US 12,265,905 B2
	Computation of neural network node with large input values
Jung Ko, San Jose, CA (US); Kenneth Duong, San Jose, CA (US); and Steven L. Teig, Menlo Park, CA (US)
Assigned to Amazon Technologies, Inc., Seattle, WA (US)
Filed by Amazon Technologies, Inc., Seattle, WA (US)
Filed on Nov. 9, 2022, as Appl. No. 17/984,228.
Application 17/984,228 is a continuation of application No. 16/212,645, filed on Dec. 6, 2018, granted, now 11,531,727.
Claims priority of provisional application 62/773,162, filed on Nov. 29, 2018.
Claims priority of provisional application 62/773,164, filed on Nov. 29, 2018.
Claims priority of provisional application 62/753,878, filed on Oct. 31, 2018.
Claims priority of provisional application 62/742,802, filed on Oct. 8, 2018.
Claims priority of provisional application 62/724,589, filed on Aug. 29, 2018.
Claims priority of provisional application 62/660,914, filed on Apr. 20, 2018.
Prior Publication US 2023/0076850 A1, Mar. 9, 2023
This patent is subject to a terminal disclaimer.
Int. Cl. G06F 7/544 (2006.01); G06F 1/03 (2006.01); G06F 5/01 (2006.01); G06F 9/30 (2018.01); G06F 17/10 (2006.01); G06F 17/16 (2006.01); G06N 3/048 (2023.01); G06N 3/06 (2006.01); G06N 3/063 (2023.01); G06N 3/08 (2023.01); G06N 3/084 (2023.01); G06N 5/04 (2023.01); G06N 5/046 (2023.01); G06N 20/00 (2019.01)

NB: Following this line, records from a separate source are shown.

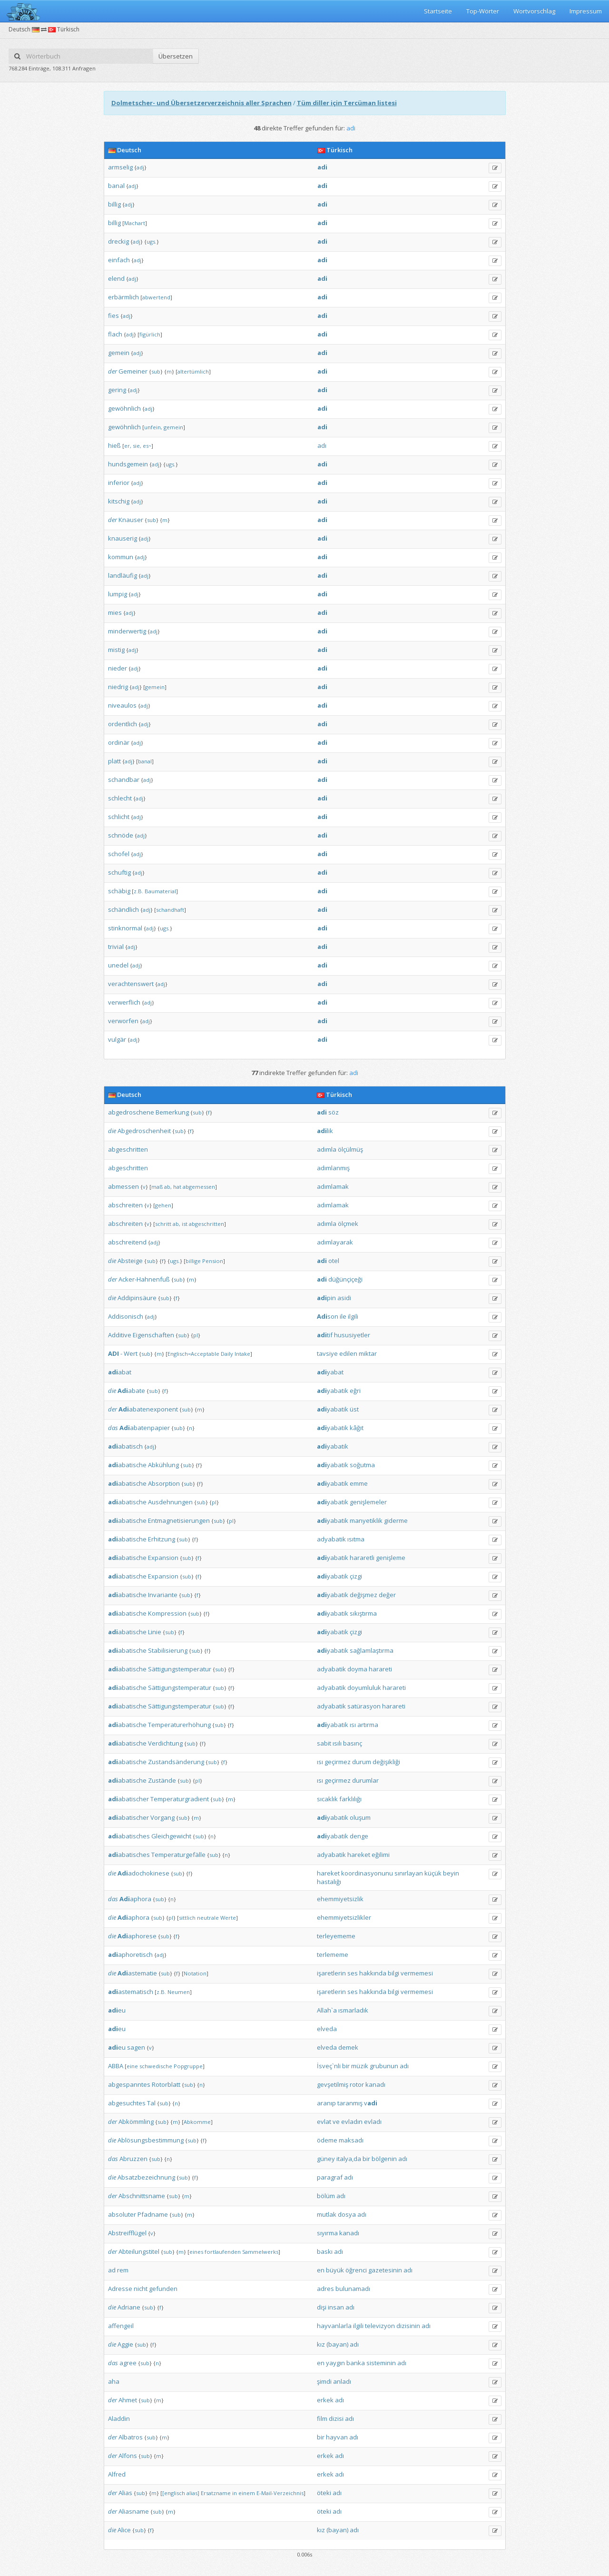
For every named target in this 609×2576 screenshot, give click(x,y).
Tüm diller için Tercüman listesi (347, 103)
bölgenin (384, 2158)
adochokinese (143, 1873)
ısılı (337, 1743)
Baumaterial (160, 891)
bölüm (326, 2195)
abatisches (129, 1836)
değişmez (363, 1594)
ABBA (115, 2066)
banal (116, 185)
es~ (147, 445)
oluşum (360, 1817)
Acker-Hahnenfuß (144, 1279)
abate (131, 1390)
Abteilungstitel (138, 2251)
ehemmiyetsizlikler (344, 1917)
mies (115, 612)
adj (140, 167)
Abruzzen (133, 2158)
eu (117, 2010)
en (320, 2270)
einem (246, 2493)
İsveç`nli (329, 2066)
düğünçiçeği (345, 1279)
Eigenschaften (153, 1335)
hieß (114, 445)
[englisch (173, 2493)
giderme (396, 1520)
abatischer (128, 1799)
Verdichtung (165, 1743)
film (322, 2418)
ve (336, 2121)
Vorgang (162, 1817)
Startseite (438, 11)
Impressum (586, 11)
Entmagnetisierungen (179, 1520)
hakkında (372, 1973)
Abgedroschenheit (144, 1130)
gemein (118, 352)
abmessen (123, 1186)
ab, (168, 1186)
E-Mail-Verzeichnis (280, 2493)
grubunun (384, 2066)
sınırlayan (408, 1873)
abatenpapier (144, 1427)
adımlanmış (333, 1168)
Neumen (178, 1991)
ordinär (118, 742)
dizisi (336, 2418)
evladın (352, 2121)
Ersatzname (216, 2493)
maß (157, 1186)
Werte (228, 1917)
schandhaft (170, 909)
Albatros (130, 2437)
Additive (119, 1335)
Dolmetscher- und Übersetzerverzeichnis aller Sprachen (201, 103)
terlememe (332, 1954)
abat (119, 1372)
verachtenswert (131, 983)
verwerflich (124, 1002)
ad (112, 2270)
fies (113, 315)
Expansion (163, 1557)
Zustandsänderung (176, 1761)
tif (325, 1335)
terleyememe (336, 1936)
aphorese (137, 1936)
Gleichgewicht (171, 1836)
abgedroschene (131, 1112)
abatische (127, 1465)
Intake (242, 1353)
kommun (120, 557)
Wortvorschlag (534, 11)
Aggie (125, 2344)
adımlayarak (335, 1242)
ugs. (152, 241)
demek (348, 2047)
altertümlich (193, 371)
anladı (342, 2381)
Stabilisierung (167, 1650)
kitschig (118, 501)
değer (387, 1594)
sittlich (187, 1917)
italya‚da (348, 2158)
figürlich (149, 334)
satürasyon (364, 1706)
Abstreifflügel (127, 2233)
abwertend (156, 297)
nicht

CPC G06N 3/063 (2013.01) [G06F 1/03 (2013.01); G06F 5/01 (2013.01); G06F 7/5443 (2013.01); G06F 9/30098 (2013.01); G06F 9/30145 (2013.01); G06F 17/10 (2013.01); G06F 17/16 (2013.01); G06N 3/048 (2023.01); G06N 3/06 (2013.01); G06N 3/08 (2013.01); G06N 3/084 (2013.01); G06N 5/04 (2013.01); G06N 5/046 (2013.01); G06N 20/00 (2019.01)]

19 Claims

1. For a neural network inference circuit that executes a neural network comprising a plurality of computation nodes, the neural network inference circuit comprising a plurality of dot product cores for computing partial dot products, each of a set of the plurality of computation nodes comprising a dot product of input values and ternary weight values, a method for computing an output value for a particular computation node, the method comprising:

at each core of a set of the plurality of dot product cores of the neural network inference circuit, loading (i) data for a set of ternary weight values for the particular computation node into a weight value buffer of the core, (ii) a first portion of each input value of a set of input values for the particular computation node into a first input value buffer of the core, and (iii) a second portion of each of the input values into a second input value buffer of the core;

at a set of dot product computation circuits of the neural network inference circuit, the set of dot product computation circuits comprising a partial dot product computation circuit of each core of the set of dot product cores:

computing a first dot product between the set of ternary weight values from the weight value buffers of the set of cores and the first portion of each of the input values from the first input value buffers of the set of cores;

computing a second dot product between the set of ternary weight values and the second portion of each of the input values from the second input value buffers of the set of cores;

bit-shifting the second dot product to generate a bit-shifted second dot product; and

adding the first dot product with the bit-shifted second dot product to generate a computed dot product for the particular computation node; and

at a set of post-processing circuits of the neural network inference circuit, performing a set of post-processing operations to compute the output value for the particular computation node from the computed dot product for the particular computation node.